-- Given records follows --
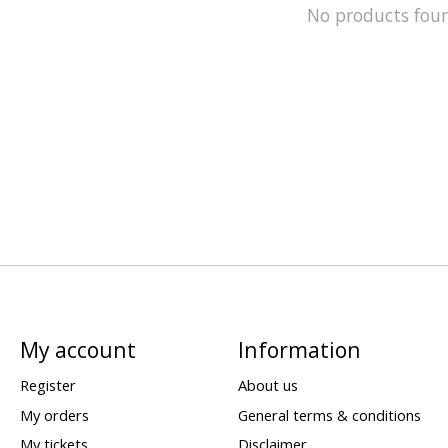
No products fou
My account
Information
Register
About us
My orders
General terms & conditions
My tickets
Disclaimer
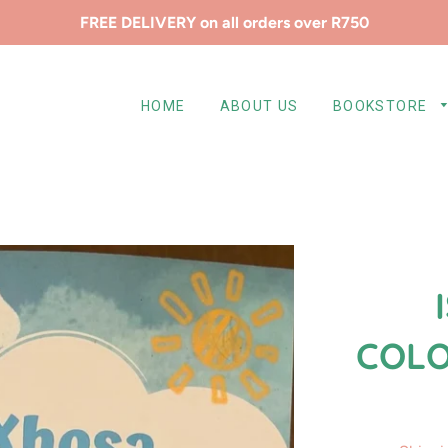
FREE DELIVERY on all orders over R750
HOME
ABOUT US
BOOKSTORE
COLO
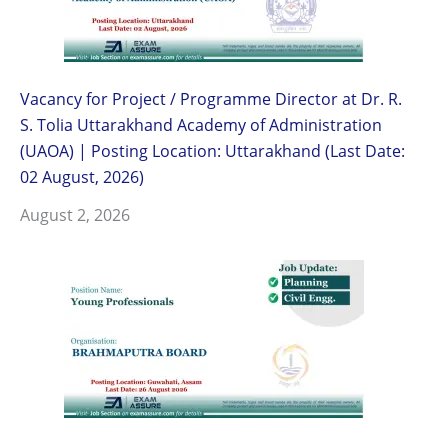
Vacancy for Project / Programme Director at Dr. R.
S. Tolia Uttarakhand Academy of Administration
(UAOA) | Posting Location: Uttarakhand (Last Date:
02 August, 2026)
August 2, 2026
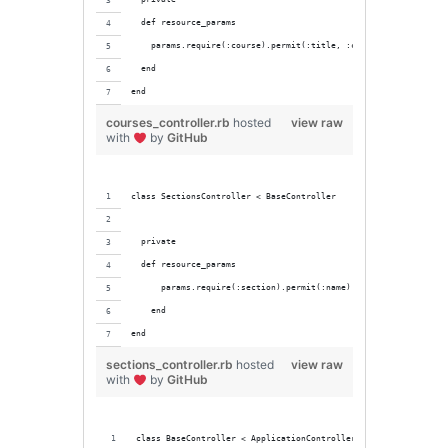
  def resource_params
    params.require(:course).permit(:title, :credit_hours, :code
  end
end
courses_controller.rb
hosted
view raw
with
by
GitHub
class SectionsController < BaseController
  private
  def resource_params
      params.require(:section).permit(:name)
    end
end
sections_controller.rb
hosted
view raw
with
by
GitHub
class BaseController < ApplicationController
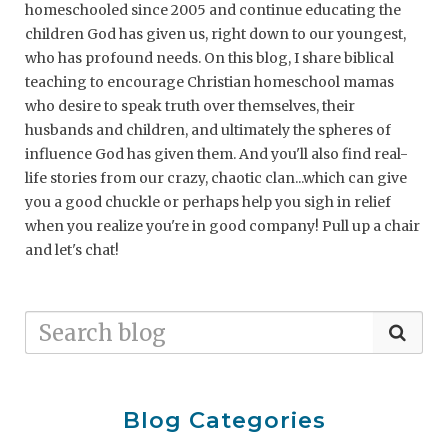
homeschooled since 2005 and continue educating the
children God has given us, right down to our youngest,
who has profound needs. On this blog, I share biblical
teaching to encourage Christian homeschool mamas
who desire to speak truth over themselves, their
husbands and children, and ultimately the spheres of
influence God has given them. And you'll also find real-
life stories from our crazy, chaotic clan...which can give
you a good chuckle or perhaps help you sigh in relief
when you realize you're in good company! Pull up a chair
and let's chat!
Blog Categories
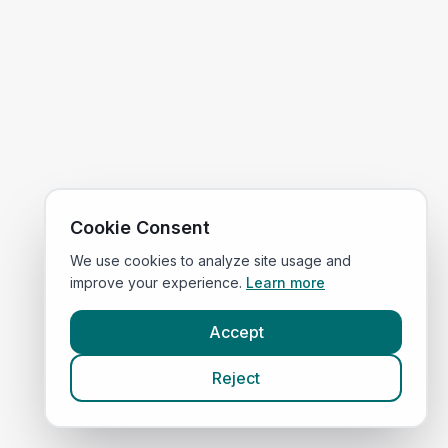
Cookie Consent
We use cookies to analyze site usage and
improve your experience.
Learn more
Accept
Reject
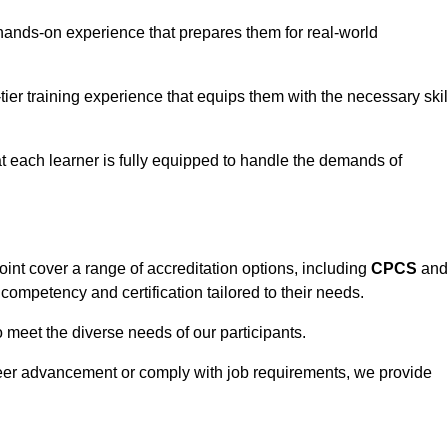
hands-on experience that prepares them for real-world
tier training experience that equips them with the necessary skil
t each learner is fully equipped to handle the demands of
int cover a range of accreditation options, including
CPCS
and
competency and certification tailored to their needs.
o meet the diverse needs of our participants.
areer advancement or comply with job requirements, we provide
eam For Best Rates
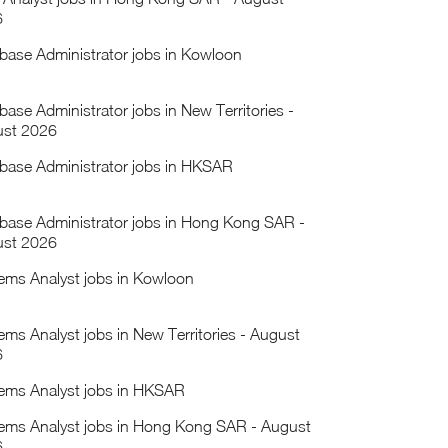
6
base Administrator jobs in Kowloon
base Administrator jobs in New Territories -
st 2026
base Administrator jobs in HKSAR
base Administrator jobs in Hong Kong SAR -
st 2026
ems Analyst jobs in Kowloon
ems Analyst jobs in New Territories - August
6
ems Analyst jobs in HKSAR
ems Analyst jobs in Hong Kong SAR - August
6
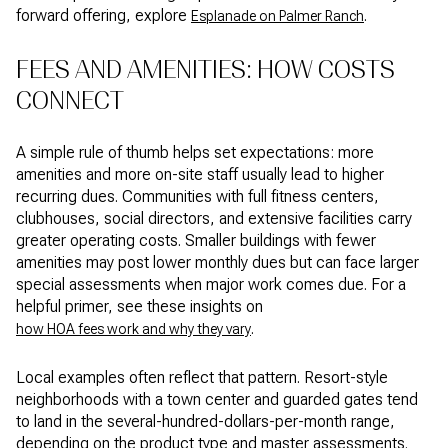
forward offering, explore
.
Esplanade on Palmer Ranch
FEES AND AMENITIES: HOW COSTS
CONNECT
A simple rule of thumb helps set expectations: more
amenities and more on-site staff usually lead to higher
recurring dues. Communities with full fitness centers,
clubhouses, social directors, and extensive facilities carry
greater operating costs. Smaller buildings with fewer
amenities may post lower monthly dues but can face larger
special assessments when major work comes due. For a
helpful primer, see these insights on
.
how HOA fees work and why they vary
Local examples often reflect that pattern. Resort-style
neighborhoods with a town center and guarded gates tend
to land in the several-hundred-dollars-per-month range,
depending on the product type and master assessments.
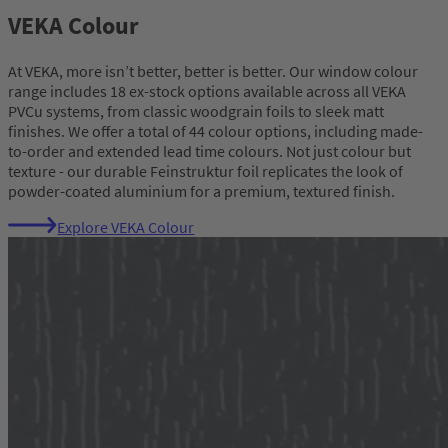
VEKA Colour
At VEKA, more isn’t better, better is better. Our window colour
range includes 18 ex-stock options available across all VEKA
PVCu systems, from classic woodgrain foils to sleek matt
finishes. We offer a total of 44 colour options, including made-
to-order and extended lead time colours. Not just colour but
texture - our durable Feinstruktur foil replicates the look of
powder-coated aluminium for a premium, textured finish.
Explore VEKA Colour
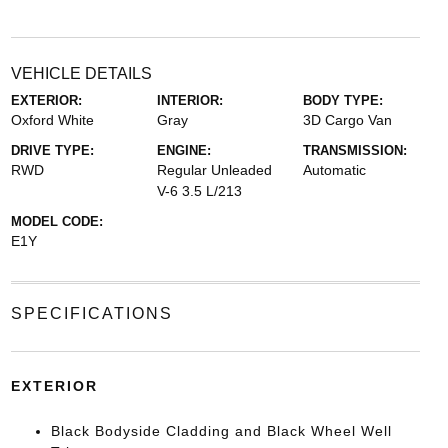
VEHICLE DETAILS
EXTERIOR:
INTERIOR:
BODY TYPE:
Oxford White
Gray
3D Cargo Van
DRIVE TYPE:
ENGINE:
TRANSMISSION:
RWD
Regular Unleaded
Automatic
V-6 3.5 L/213
MODEL CODE:
E1Y
SPECIFICATIONS
EXTERIOR
Black Bodyside Cladding and Black Wheel Well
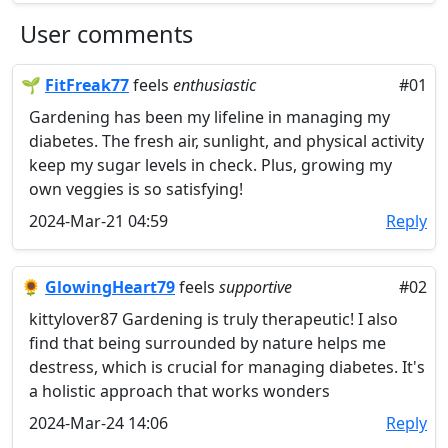
User comments
🌱
FitFreak77
feels
enthusiastic
#01
Gardening has been my lifeline in managing my
diabetes. The fresh air, sunlight, and physical activity
keep my sugar levels in check. Plus, growing my
own veggies is so satisfying!
2024-Mar-21 04:59
Reply
🌻
GlowingHeart79
feels
supportive
#02
kittylover87 Gardening is truly therapeutic! I also
find that being surrounded by nature helps me
destress, which is crucial for managing diabetes. It's
a holistic approach that works wonders
2024-Mar-24 14:06
Reply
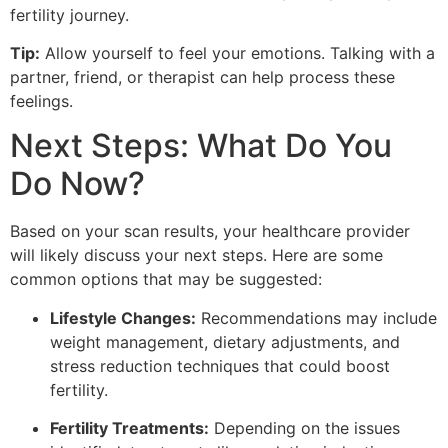
fertility journey.
Tip:
Allow yourself to feel your emotions. Talking with a
partner, friend, or therapist can help process these
feelings.
Next Steps: What Do You
Do Now?
Based on your scan results, your healthcare provider
will likely discuss your next steps. Here are some
common options that may be suggested:
Lifestyle Changes:
Recommendations may include
weight management, dietary adjustments, and
stress reduction techniques that could boost
fertility.
Fertility Treatments:
Depending on the issues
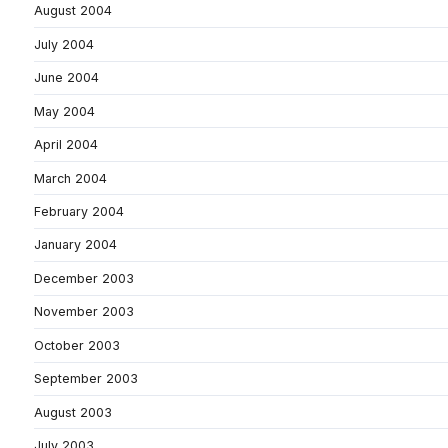
August 2004
July 2004
June 2004
May 2004
April 2004
March 2004
February 2004
January 2004
December 2003
November 2003
October 2003
September 2003
August 2003
July 2003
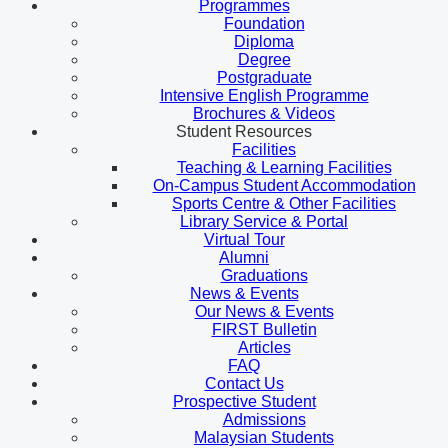
Programmes
Foundation
Diploma
Degree
Postgraduate
Intensive English Programme
Brochures & Videos
Student Resources
Facilities
Teaching & Learning Facilities
On-Campus Student Accommodation
Sports Centre & Other Facilities
Library Service & Portal
Virtual Tour
Alumni
Graduations
News & Events
Our News & Events
FIRST Bulletin
Articles
FAQ
Contact Us
Prospective Student
Admissions
Malaysian Students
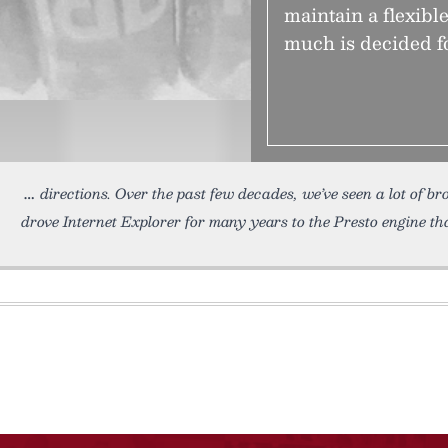
maintain a flexibl
much is decided fo
directions. Over the past few decades, we’ve seen a lot of b
drove Internet Explorer for many years to the Presto engine th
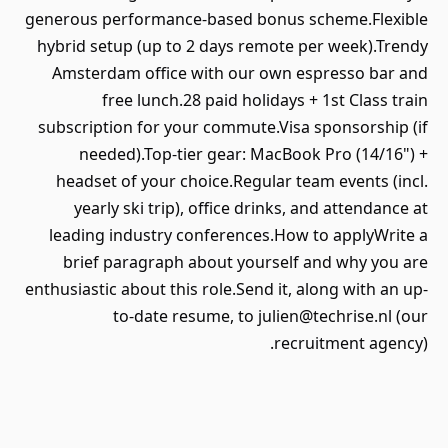
generous performance-based bonus scheme.Flexible
hybrid setup (up to 2 days remote per week).Trendy
Amsterdam office with our own espresso bar and
free lunch.28 paid holidays + 1st Class train
subscription for your commute.Visa sponsorship (if
needed).Top-tier gear: MacBook Pro (14/16") +
headset of your choice.Regular team events (incl.
yearly ski trip), office drinks, and attendance at
leading industry conferences.How to applyWrite a
brief paragraph about yourself and why you are
enthusiastic about this role.Send it, along with an up-
to-date resume, to julien@techrise.nl (our
recruitment agency).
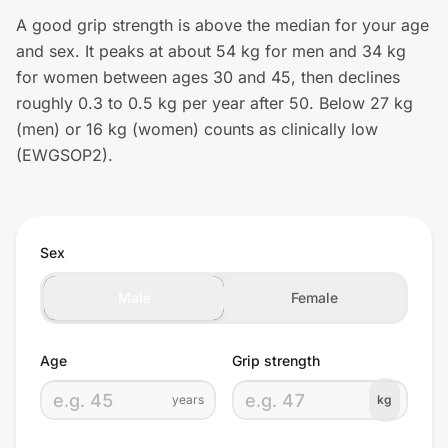
A good grip strength is above the median for your age
and sex. It peaks at about 54 kg for men and 34 kg
for women between ages 30 and 45, then declines
roughly 0.3 to 0.5 kg per year after 50. Below 27 kg
(men) or 16 kg (women) counts as clinically low
(EWGSOP2).
Sex
Male
Female
Age
Grip strength
years
kg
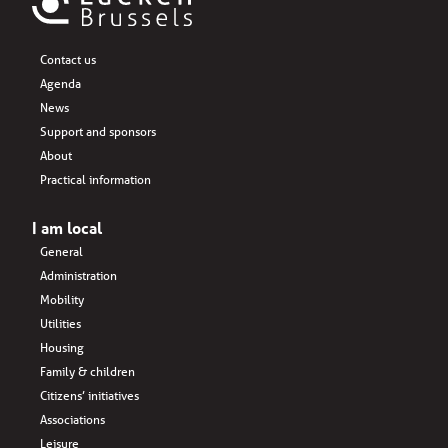
Contact us
Agenda
News
Support and sponsors
About
Practical information
I am local
General
Administration
Mobility
Utilities
Housing
Family & children
Citizens’ initiatives
Associations
Leisure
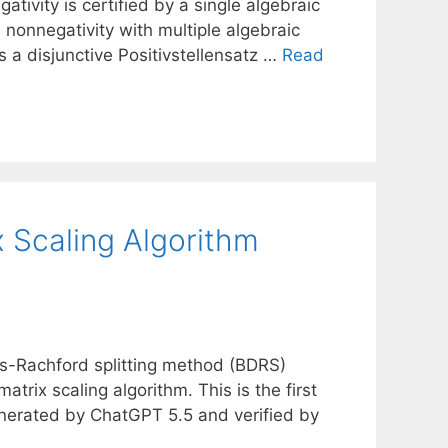
ivity is certified by a single algebraic
s nonnegativity with multiple algebraic
is a disjunctive Positivstellensatz …
Read
 Scaling Algorithm
s-Rachford splitting method (BDRS)
atrix scaling algorithm. This is the first
enerated by ChatGPT 5.5 and verified by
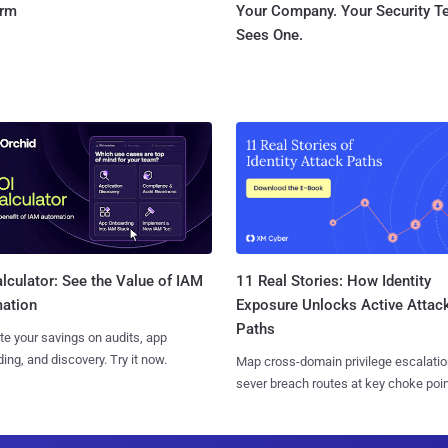
orm
Your Company. Your Security 
Sees One.
11 Real Stories: How Identity
lculator: See the Value of IAM
Exposure Unlocks Active Attac
ation
Paths
te your savings on audits, app
ing, and discovery. Try it now.
Map cross-domain privilege escalatio
sever breach routes at key choke poin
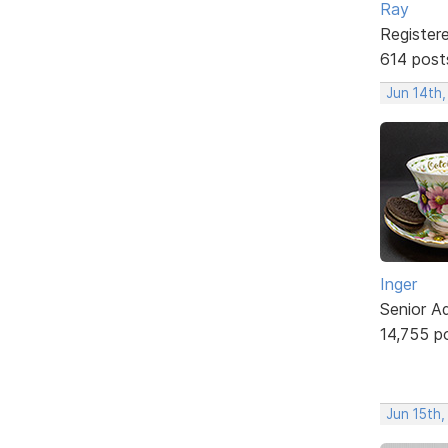
Ray
Register
614 post
Jun 14th
Inger
Senior A
14,755 p
Jun 15th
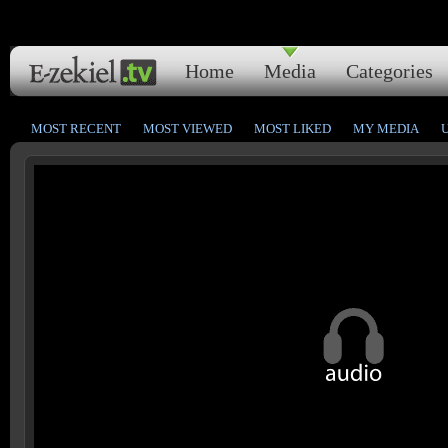
Home
Media
Categories
MOST RECENT
MOST VIEWED
MOST LIKED
MY MEDIA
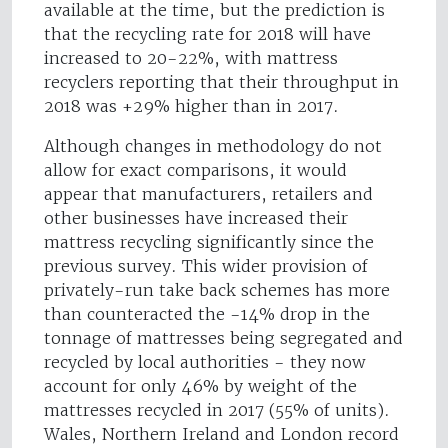
available at the time, but the prediction is
that the recycling rate for 2018 will have
increased to 20-22%, with mattress
recyclers reporting that their throughput in
2018 was +29% higher than in 2017.
Although changes in methodology do not
allow for exact comparisons, it would
appear that manufacturers, retailers and
other businesses have increased their
mattress recycling significantly since the
previous survey. This wider provision of
privately-run take back schemes has more
than counteracted the -14% drop in the
tonnage of mattresses being segregated and
recycled by local authorities - they now
account for only 46% by weight of the
mattresses recycled in 2017 (55% of units).
Wales, Northern Ireland and London record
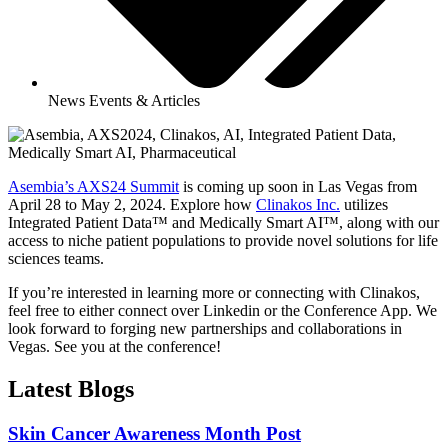
News Events & Articles
Asembia’s AXS24 Summit
is coming up soon in Las Vegas from
April 28 to May 2, 2024. Explore how
Clinakos Inc.
utilizes
Integrated Patient Data™ and Medically Smart AI™, along with our
access to niche patient populations to provide novel solutions for life
sciences teams.
If you’re interested in learning more or connecting with Clinakos,
feel free to either connect over Linkedin or the Conference App. We
look forward to forging new partnerships and collaborations in
Vegas. See you at the conference!
Latest Blogs
Skin Cancer Awareness Month Post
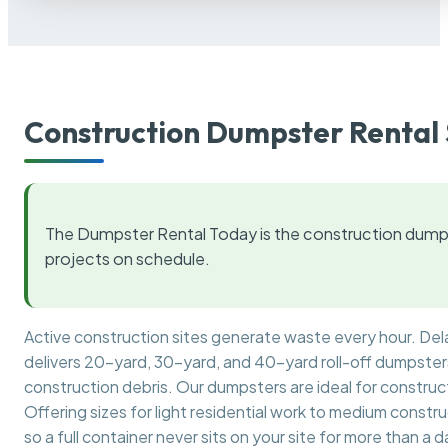
Construction Dumpster Rental 
The Dumpster Rental Today is the construction dumps
projects on schedule.
Active construction sites generate waste every hour. De
delivers 20-yard, 30-yard, and 40-yard roll-off dumpsters 
construction debris. Our dumpsters are ideal for construct
Offering sizes for light residential work to medium constr
so a full container never sits on your site for more than a d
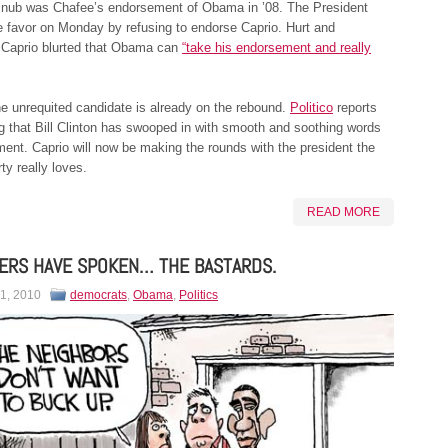
nub was Chafee’s endorsement of Obama in ’08. The President
e favor on Monday by refusing to endorse Caprio. Hurt and
, Caprio blurted that Obama can
“take his endorsement and really
he unrequited candidate is already on the rebound.
Politico
reports
g that Bill Clinton has swooped in with smooth and soothing words
ent. Caprio will now be making the rounds with the president the
y really loves.
READ MORE
ERS HAVE SPOKEN… THE BASTARDS.
 1, 2010
democrats
,
Obama
,
Politics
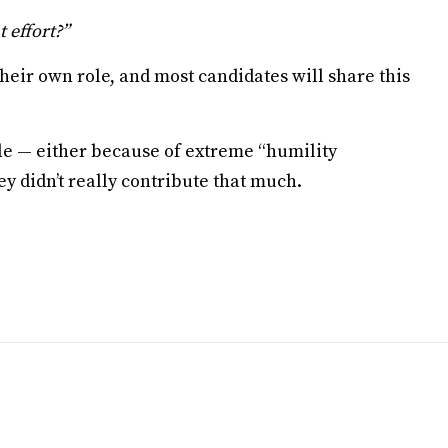
 effort?”
heir own role, and most candidates will share this
ble — either because of extreme “humility
y didn’t really contribute that much.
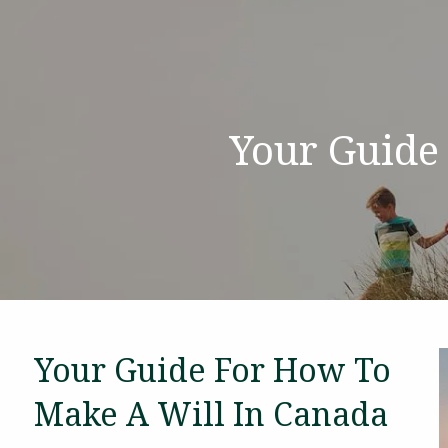
Skip to main content
Your Guide
Your Guide For How To
Make A Will In Canada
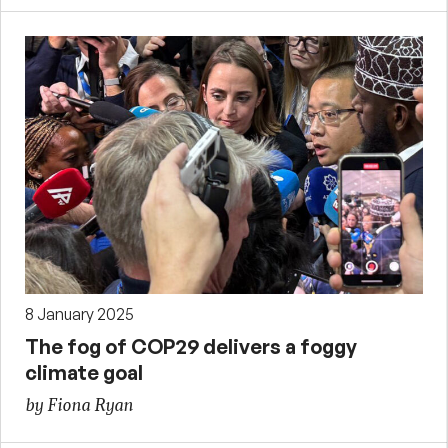
8 January 2025
The fog of COP29 delivers a foggy
climate goal
by Fiona Ryan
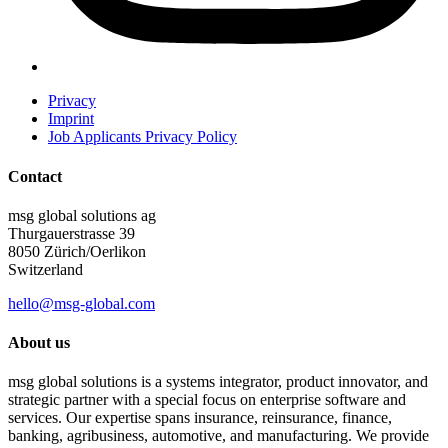
Privacy
Imprint
Job Applicants Privacy Policy
Contact
msg global solutions ag
Thurgauerstrasse 39
8050 Zürich/Oerlikon
Switzerland
hello@msg-global.com
About us
msg global solutions is a systems integrator, product innovator, and
strategic partner with a special focus on enterprise software and
services. Our expertise spans insurance, reinsurance, finance,
banking, agribusiness, automotive, and manufacturing. We provide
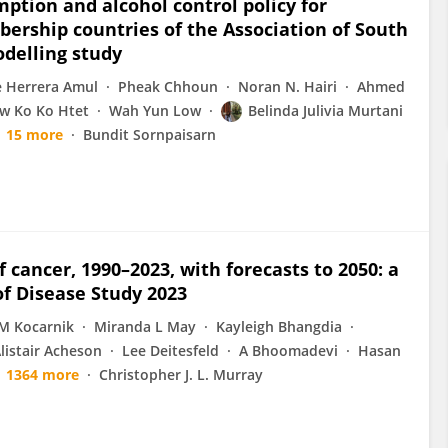
mption and alcohol control policy for
rship countries of the Association of South
odelling study
e Herrera Amul
Pheak Chhoun
Noran N. Hairi
Ahmed
w Ko Ko Htet
Wah Yun Low
Belinda Julivia Murtani
15 more
Bundit Sornpaisarn
 cancer, 1990–2023, with forecasts to 2050: a
of Disease Study 2023
M Kocarnik
Miranda L May
Kayleigh Bhangdia
listair Acheson
Lee Deitesfeld
A Bhoomadevi
Hasan
1364 more
Christopher J. L. Murray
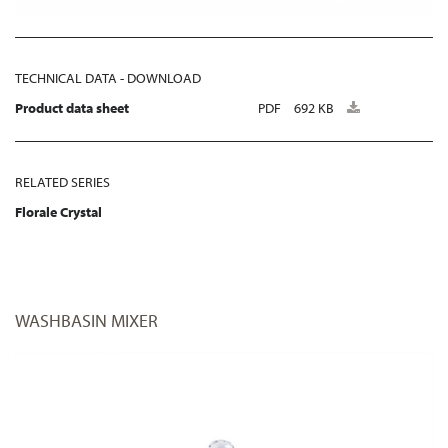
TECHNICAL DATA - DOWNLOAD
Product data sheet
PDF
692 KB
RELATED SERIES
Florale Crystal
WASHBASIN MIXER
-- Given records concluded --
Exercise details:
Pictures aside, transcribe exactly the lines from the line containing "A Bhoomadevi" through the final line of the material above.

Answer space:
A Bhoomadevi
Hasan
1364 more
Christopher J. L. Murray
TECHNICAL DATA - DOWNLOAD
Product data sheet
PDF
692 KB
RELATED SERIES
Florale Crystal
WASHBASIN MIXER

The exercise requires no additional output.